And she was furious at Chris. How dared he--how dared he insult her by coupling her name with that of Roy Gillespie, to quiet Annie and to protect himself! She was a married woman; she had never given him any reason to take such liberties with her dignity! Roy Gillespie, indeed! Annie was to amuse herself by fancying Norma secretly enamoured of that big, stupid, simple Gillespie boy, who was twenty-two years old, and hardly out of college! And it was for him that Norma was presumably leaving her husband!

It was insufferable. It was insufferable. She would go straight to Annie--but no, she couldn't do that. She couldn't tell Annie, on the night before Annie's sister was buried, that that same sister's husband loved and was beloved by another woman.

"Still, it's true," Norma mused, darkly. "Only we seem unable to speak the truth in this house! Well, I'm stifling here----"

She had been leaning out of the open window, the night was soft and warm. Norma looked at her wrist watch; it was nine o'clock. A sudden mad impulse took her: she would go over to Jersey, and see Rose. It was not so very late, the babies kept Rose and Harry up until almost eleven. She thirsted suddenly for Rose, for Rose's beautiful, pure little face, her puzzled, earnest blue eyes under black eyebrows, her pleasant, unready words that were always so true and so kind.

Rapidly Norma buttoned the new black coat, dropped the filmy veil, fled down the back stairway, and through a bright, hot pantry, where maids were laughing and eating gaily. She explained to their horrified silence that she was slipping out for a breath of air, went through doorways and gratings, and found herself in the blessed coolness and darkness of the side street.

Ah--this was delicious! She belonged here, flying along inconspicuous and unmolested in light and darkness, just one of the hurrying and indifferent millions. The shop windows, the subways, the very gum-machines and the chestnut ovens with their blowing lamps looked friendly to Norma to-night; she loved every detail of blowing newspapers and yawning fellow-passengers, in the hot, bright tube.

On the other side she was hurrying off the train with the plunging crowd when her heart jumped wildly at the sight of a familiar shabby overcoat some fifty feet ahead of her, topped by the slightly tipped slouch hat that Wolf always wore. Friday night! her thoughts flashed joyously, and he was coming to New Jersey to see his mother and Rose! Of all fortunate accidents--the one person in the world she wanted to see--and must see now!

Norma fled after the coat, dodging and slipping through every opening, and keeping the rapidly moving slouch hat before her. She was quite out of breath when she came abreast of the man, and saw, with a sickening revulsion, that it was not Wolf.

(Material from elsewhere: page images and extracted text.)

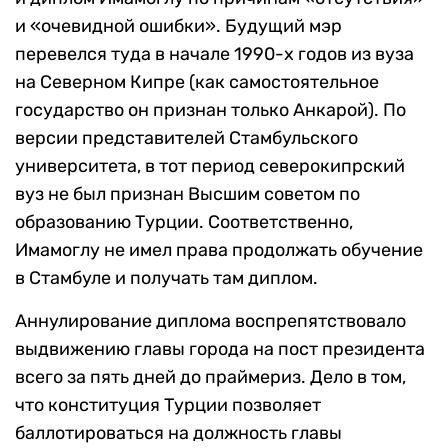
и «очевидной ошибки». Будущий мэр
перевелся туда в начале 1990-х годов из вуза
на Северном Кипре (как самостоятельное
государство он признан только Анкарой). По
версии представителей Стамбульского
университета, в тот период северокипрский
вуз не был признан Высшим советом по
образованию Турции. Соответственно,
Имамоглу не имел права продолжать обучение
в Стамбуле и получать там диплом.
Аннулирование диплома воспрепятствовало
выдвижению главы города на пост президента
всего за пять дней до праймериз. Дело в том,
что конституция Турции позволяет
баллотироваться на должность главы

What the man thought Norma never knew or cared. The surprising blankness of the disappointment made her almost dizzy; she turned aside blindly, and stumbled into the quiet backwater behind a stairway, where she could recover her self-possession and endure unobserved the first pangs of bitterness. It seemed to her that she would die if she could not see Wolf, if she had to endure another minute of loneliness and darkness and aimless wandering through the night.

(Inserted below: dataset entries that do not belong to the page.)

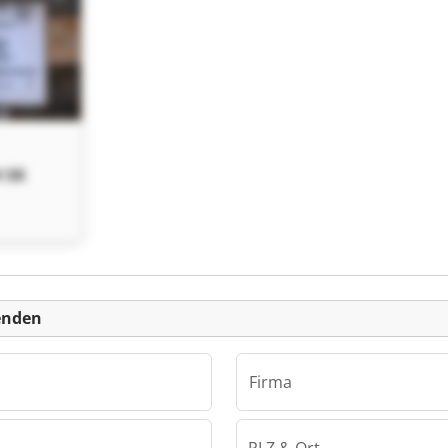
 SK
enden
Firma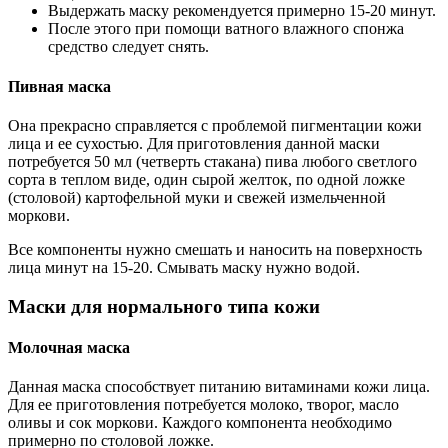
Выдержать маску рекомендуется примерно 15-20 минут.
После этого при помощи ватного влажного спонжа
средство следует снять.
Пивная маска
Она прекрасно справляется с проблемой пигментации кожи
лица и ее сухостью. Для приготовления данной маски
потребуется 50 мл (четверть стакана) пива любого светлого
сорта в теплом виде, один сырой желток, по одной ложке
(столовой) картофельной муки и свежей измельченной
моркови.
Все компоненты нужно смешать и наносить на поверхность
лица минут на 15-20. Смывать маску нужно водой.
Маски для нормального типа кожи
Молочная маска
Данная маска способствует питанию витаминами кожи лица.
Для ее приготовления потребуется молоко, творог, масло
оливы и сок моркови. Каждого компонента необходимо
примерно по столовой ложке.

Rose's house was only three well-lighted blocks from the station; Norma almost ran them. Other houses, she noted, were still brightly lighted at quarter to eleven o'clock, and Rose's might be. Aunt Kate was there, and she and Rose might well be sitting up, with the restless smaller baby, or to finish some bit of sewing.

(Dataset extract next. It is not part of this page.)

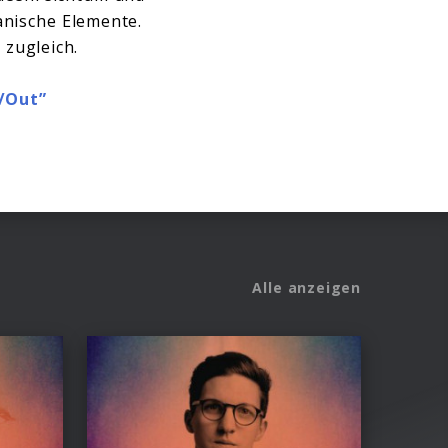
anische Elemente.
 zugleich.
n/Out”
Alle anzeigen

It was a double house, and the windows that matched Rose's bedroom and dining-room were lighted in the wrong half. But all Rose's side was black and dark and silent.

Norma, for the first time in her life, needed courage for the knocking and ringing and explaining. If they would surely be kind to her, she might chance it, she thought. But if Aunt Kate was angry with her vacillations in regard to Wolf, and if Rose had also taken Wolf's side, then she knew that she, Norma, would begin to cry, and disgrace herself, and have good-natured simple old Harry poking about and wondering what was the matter----

No, she didn't dare risk it. So she waited in the little garden, looking up at the windows, praying that little Harry would wake up, or that the baby's little acid wail would drift through the open window, and then the dim light bloom suddenly, and show a silhouette of Rose, tall and sweet in her wrapper, with a great rope of braid falling over one shoulder.

But moments went by, and there was no sound. Norma went to the street lamp a hundred feet away and looked at her wrist watch. Quarter past eleven; it was useless to wait any longer; it had been a senseless quest from the beginning.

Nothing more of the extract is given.